Quote from: RL 11 August 18:50
NG when you say, "if they were responsible for their own capital investments and retained ownership of their capital"... they could do that right now, with a worker owned cooperative. Why doesn't it happen more often? I think it relates to JS Mill's second law- that today's wages are paid with a bet on yesterday's capital. A worker is paid a wage to provide a service and they get paid even if the service they provide is towards an enterprise that is risky and doesn't pan out. Workers typically have their tools/capital provided to perform their function- they don't have to bring their own machines and capital to the job. So your posit would only work if workers had to pay a deposit to join the cooperative. Most workers work from paycheck to paycheck so don't reinvest it, "richest man in Babylon" style. That's why allowing the separation of shareholders from workers as a function is important.

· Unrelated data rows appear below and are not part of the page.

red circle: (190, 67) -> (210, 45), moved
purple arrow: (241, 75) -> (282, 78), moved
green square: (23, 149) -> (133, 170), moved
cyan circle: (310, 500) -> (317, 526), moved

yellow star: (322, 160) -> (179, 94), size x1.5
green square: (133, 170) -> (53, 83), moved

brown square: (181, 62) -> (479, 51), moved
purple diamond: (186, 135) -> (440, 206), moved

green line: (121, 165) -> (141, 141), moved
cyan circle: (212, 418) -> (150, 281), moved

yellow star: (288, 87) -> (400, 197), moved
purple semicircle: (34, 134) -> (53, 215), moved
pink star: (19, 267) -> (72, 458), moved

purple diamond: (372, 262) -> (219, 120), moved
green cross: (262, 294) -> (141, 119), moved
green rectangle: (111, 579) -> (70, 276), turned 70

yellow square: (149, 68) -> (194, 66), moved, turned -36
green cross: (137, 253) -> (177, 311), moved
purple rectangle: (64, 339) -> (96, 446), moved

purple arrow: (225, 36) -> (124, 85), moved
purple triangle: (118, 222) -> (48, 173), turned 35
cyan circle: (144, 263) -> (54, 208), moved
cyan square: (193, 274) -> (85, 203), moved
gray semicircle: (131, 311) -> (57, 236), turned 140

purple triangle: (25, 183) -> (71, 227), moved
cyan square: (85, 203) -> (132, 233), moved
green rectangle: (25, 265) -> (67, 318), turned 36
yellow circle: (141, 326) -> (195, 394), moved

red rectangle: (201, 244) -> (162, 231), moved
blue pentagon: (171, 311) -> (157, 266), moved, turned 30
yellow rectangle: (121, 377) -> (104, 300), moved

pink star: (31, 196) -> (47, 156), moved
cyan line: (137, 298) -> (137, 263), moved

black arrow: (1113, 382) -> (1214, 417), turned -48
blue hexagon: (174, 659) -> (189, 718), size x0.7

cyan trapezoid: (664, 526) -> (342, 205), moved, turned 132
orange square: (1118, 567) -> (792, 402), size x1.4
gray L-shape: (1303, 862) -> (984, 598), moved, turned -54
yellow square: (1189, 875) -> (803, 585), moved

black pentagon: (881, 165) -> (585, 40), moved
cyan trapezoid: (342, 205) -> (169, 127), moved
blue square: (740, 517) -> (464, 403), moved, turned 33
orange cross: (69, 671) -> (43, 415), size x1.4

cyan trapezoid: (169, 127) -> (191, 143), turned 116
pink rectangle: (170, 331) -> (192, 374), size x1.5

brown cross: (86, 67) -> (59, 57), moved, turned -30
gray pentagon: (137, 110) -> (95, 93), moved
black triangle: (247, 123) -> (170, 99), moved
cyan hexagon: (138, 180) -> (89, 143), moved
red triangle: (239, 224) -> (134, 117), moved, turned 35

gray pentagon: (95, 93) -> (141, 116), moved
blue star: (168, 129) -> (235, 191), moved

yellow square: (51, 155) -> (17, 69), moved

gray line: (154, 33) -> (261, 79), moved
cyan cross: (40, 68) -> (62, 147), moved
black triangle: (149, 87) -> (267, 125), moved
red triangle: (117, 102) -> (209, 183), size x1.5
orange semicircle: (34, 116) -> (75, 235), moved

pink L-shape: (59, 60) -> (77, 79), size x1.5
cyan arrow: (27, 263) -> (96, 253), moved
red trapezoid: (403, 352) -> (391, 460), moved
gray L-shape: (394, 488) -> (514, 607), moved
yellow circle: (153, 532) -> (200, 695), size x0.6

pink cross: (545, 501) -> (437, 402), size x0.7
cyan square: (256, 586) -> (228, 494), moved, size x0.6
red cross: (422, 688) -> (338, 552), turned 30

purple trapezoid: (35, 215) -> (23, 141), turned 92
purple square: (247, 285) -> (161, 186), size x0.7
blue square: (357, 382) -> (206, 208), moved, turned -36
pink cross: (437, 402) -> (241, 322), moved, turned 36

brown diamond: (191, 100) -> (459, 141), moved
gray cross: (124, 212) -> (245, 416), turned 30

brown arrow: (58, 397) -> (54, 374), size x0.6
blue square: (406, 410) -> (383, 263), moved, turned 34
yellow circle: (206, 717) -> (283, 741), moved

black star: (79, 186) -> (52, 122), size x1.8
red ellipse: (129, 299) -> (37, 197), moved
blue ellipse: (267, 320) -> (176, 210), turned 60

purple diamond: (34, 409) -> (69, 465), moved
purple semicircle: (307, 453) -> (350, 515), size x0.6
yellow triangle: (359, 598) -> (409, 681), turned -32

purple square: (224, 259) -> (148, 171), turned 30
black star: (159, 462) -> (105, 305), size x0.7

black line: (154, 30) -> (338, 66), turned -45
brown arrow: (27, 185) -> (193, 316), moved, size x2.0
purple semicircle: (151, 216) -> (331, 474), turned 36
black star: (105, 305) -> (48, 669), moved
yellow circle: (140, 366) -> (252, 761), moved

I don't mind your comments in that, Marxist thinking is generally flawed but I think you've given it more thought than most, and your arguments don't rely on semantic redefinition. For that I commend you.
Quote from: 11 August 19:02
RL worker-owned cooperatives within a capitalist system remain isolated. The simple reason we don't see more of them is that workers have very limited access to capital. Socialism requires a fundamental restructuring of institutions to optimize for worker ownership, just as capitalism required a restructuring of institutions when it emerged.
Quote from: RL 11 August 19:09
NG When you say, "that workers have very limited access to capital. " What do you say those limits are, and how are they any different from an owner/entrepreneur starting a new business?105 minutes:
BTW did you catch the debate between Gene Epstein and Jacobin's Bhaskar Sunkara re socialism vs capitalism? Gene was a former socialist and suggested that worker cooperatives are actually better placed to poach talent and conduct industrial espionage than the usual stockholder corporation. The reason I believe is that they probably don't succeed is that most workers want the security and blinders of a paycheck without having to take the risks of an owner, and that hierarchy in ownership/executive is a faster decision making process than voting in a worker led cooperative.